Der Biss verletzt einen Nerv. Die Folgen sind ein Infekt, Muskellähmungen, Schmerzen...ein Teufelskreis beginnt. Schmerzen sind unsichtbar. Sie verändern sich, täglich - stündlich - im Tagesverlauf nicht voraussehbar. Wiederaufnahme der Arbeit, immer wieder Schmerzattacken, fehlende Kraft ....Die Ergotherapeutin rät dazu, die Belastung im Alltag, z.B. mit Gartenarbeit, langsam zu steigern und so an die Belastungsgrenzen zu kommen und diese langsam zu erweitern. Die Frau arbeitet im Garten, macht immer wieder Pausen. Und...sie wird dabei verdeckt gefilmt. 


Die Aufnahmen des Detektives sind für die Haftpflichtversicherung der Beweis, dass Frau X eine Versicherungsbetrügerin ist. Sie sei faul, denn sie mache ja viele Pausen.
Die Folge: Taggeld, Schmerzensgeld, Therapie werden ohne Rücksprache mit dem Arzt sofort gestrichen!



  • Mit dem neuen Versicherungsgesetz kann Versicherungbetrug effizient aufgedeckt werden!
    NEIN!
    Observationen sind für kriminelle Aktivitäten meist das falsche Mittel. Es gibt effektivere Alternativen, um Versicherungsbetrug aufzudecken (mehr dazu im Kapitel *Mehr*).
  • Mit verdeckten Foto- und Filmaufnahmen aus dem Alltag kann gut aufgezeigt werden, ob jemand wieder arbeitsfähig ist!
    NEIN!
    Es gibt Krankheiten und Einschränkungen, die nicht auf einem zeitlich begrenzten Film oder Foto sichtbar gemacht werden können. Die Symptome sind schwankend und auch oft nicht von aussen sichtbar (zum Beispiel Antriebslosigkeit bei einer psychischen Erkrankung, Konzentrationsstörungen nach einer Hirnverletzung, Schmerz, Sensibilitätsstörungen).
  • Das Überwachungsgesetz wird nur Menschen treffen, die unehrlich sind und Versicherungen betrügen.
    NEIN!
    Mindestens die Hälfte der Fälle wird bereits heute unbegründet überwacht. Bei vielen Fällen, denen aufgrund von Observationsmaterial die Versicherungsleistungen gestrichen wurden, hat sich später (vor Bundesgericht) gezeigt, dass die Kürzung der Leistungen aufgrund des Observationsmaterials nicht gerechtfertigt war. Kranke oder behinderte Menschen haben aber oft nicht die Kraft und Energie, um für die ihnen zustehenden Versicherungsleistungen bis vor Gericht zu kämpfen.
  • Mit dem neuen Überwachungsgesetz können Versicherungsausgaben gespart werden, welche den Ehrlichen zugutekommen.
    Nein!
    Wenn Menschen Angst haben, dass ihr aktiv Sein als Versicherungsbetrug interpretiert werden kann, werden sie im Alltag weniger aktiv sein. Damit werden Rehabilitation und die Rückkehr zur Arbeit erschwert. Aktiv Sein trägt wesentlich zum Wohlbefinden und somit zur Gesundheit bei. Angst und Stress verlangsamen den Genesungsprozess.

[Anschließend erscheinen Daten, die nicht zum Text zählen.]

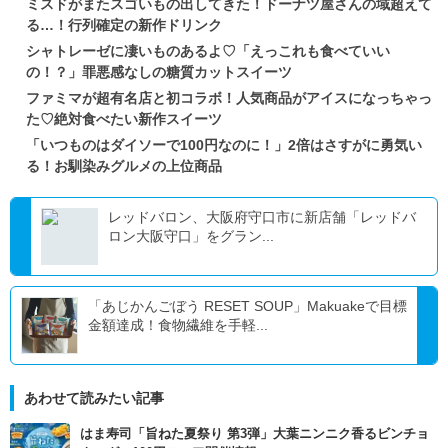
ミスドがまたスゴいもの出してきた！ドーナツ屋さんの域超えて
る…！行列確定の新作ドリンク
シャトレーゼに凄いものあるよ♡「えっこれも食べていい
の！？」罪悪感なしの糖質カットスイーツ
ファミマが超有名店と初コラボ！人気商品がアイスになっちゃっ
た♡絶対食べたい新作スイーツ
「いつものはダイソーで100円なのに！」2倍はさすがに勇気い
る！お馴染みグルメの上位商品
レッドバロン、大阪府守口市に新店舗「レッドバ
ロン大阪守口」をグラン...
「あじかんごぼう RESET SOUP」Makuakeで目標
金額達成！食物繊維を手軽...
あわせて読みたい記事
はま寿司「旨ねた夏祭り 第3弾」大葉ニンニク香るビンチョ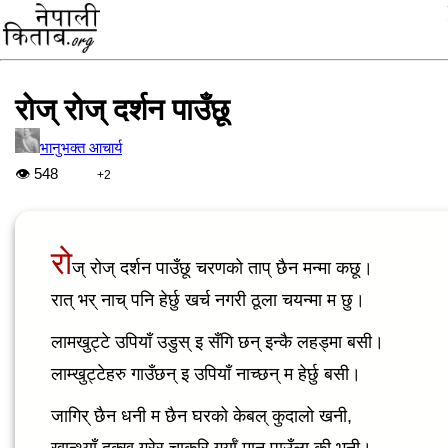
रोज् रोज् दर्शन पाउँछू
भानुभक्त आचार्य
👁
548
+2
रो
ज् रोज् दर्शन पाउँछू चरणको ताप् छैन मन्मा कछू।
रात् भर् नाच् पनि हेर्छु खर्च नगरी ठूला चयन्मा म छु।
लामखुट्टे उपियाँ उडुस् इ सँगि छन् इन्कै लहड्मा बसी।
लाम्खुट्टेहरु गाउँछन् इ उपियाँ नाच्छन् म हेर्छु बसी।
जागिर् छैन धनी म छैन घरको केबल् कुदालो खनी,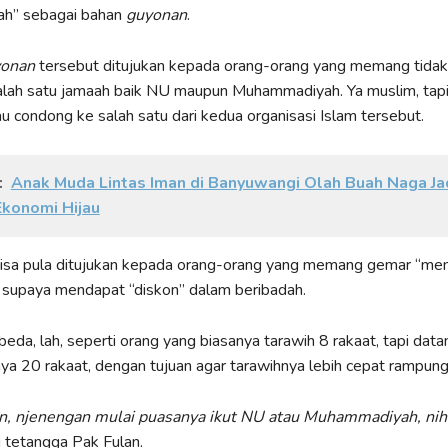
h” sebagai bahan
guyonan
.
onan
tersebut ditujukan kepada orang-orang yang memang tida
salah satu jamaah baik NU maupun Muhammadiyah. Ya muslim, tapi
u condong ke salah satu dari kedua organisasi Islam tersebut.
:
Anak Muda Lintas Iman di Banyuwangi Olah Buah Naga Ja
konomi Hijau
bisa pula ditujukan kepada orang-orang yang memang gemar “men
 supaya mendapat “diskon” dalam beribadah.
 beda, lah, seperti orang yang biasanya tarawih 8 rakaat, tapi dat
ya 20 rakaat, dengan tujuan agar tarawihnya lebih cepat rampung
an, njenengan mulai puasanya ikut NU atau Muhammadiyah, nih
 tetangga Pak Fulan.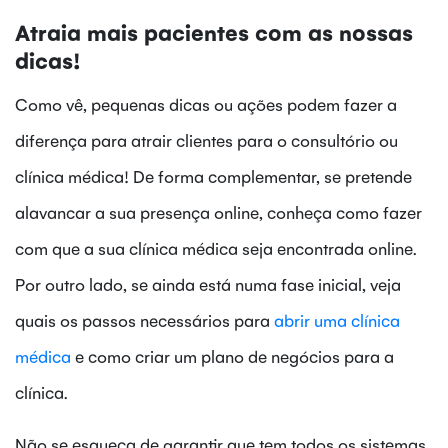
Atraia mais pacientes com as nossas
dicas!
Como vê, pequenas dicas ou ações podem fazer a
diferença para atrair clientes para o consultório ou
clínica médica! De forma complementar, se pretende
alavancar a sua presença online, conheça como fazer
com que a sua clínica médica seja encontrada online.
Por outro lado, se ainda está numa fase inicial, veja
quais os passos necessários para
abrir uma clínica
médica
e como criar um plano de negócios para a
clínica.
Não se esqueça de garantir que tem todos os sistemas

  • Schmerzen sind medizinisch absehbar. So weiss man auch, wer simuliert.
    Nein!
    Medizinisch gesehen gibt es keinen beweisbaren Zusammenhang zwischen dem Grad einer Verletzung/Krankheit und der vom Patienten gespürten Intensität des Schmerzes.
    Ein ganz aktueller Artikel aus dem Journal of Pain zeigt eindrücklich auf, dass die medizinischen Tests, die heute verwendet werden, um «Simulanten» (engl. malingerer) von «echten Schmerz-Patienten» zu unterscheiden, dem Fortschritt in der Schmerzforschung und dem heutigen Wissensstand zu Schmerz und Schmerzentstehung nicht entsprechen! Hier eine übersetzte Zusammenfassung des Artikels.


Wenn wegen des minimalen Anteils von Missbrauchsfälle alle von Krankheit, Behinderung oder Einschränkungen Betroffene und zufällig danebenstehende andere ohne Persönlichkeitsschutz observiert und eingeschüchtert werden können, ist das 

  • unethisch
  • ungerecht
  • kostentreibend.

Auf den folgenden Seiten finden Sie Hintergrundmaterial, und Sie können sich an einer Diskussion oder einer anonymen Umfrage beteiligen.

Aber noch wichtiger:


Stimmen Sie am 25.11.2018 gegen dieses Gesetz!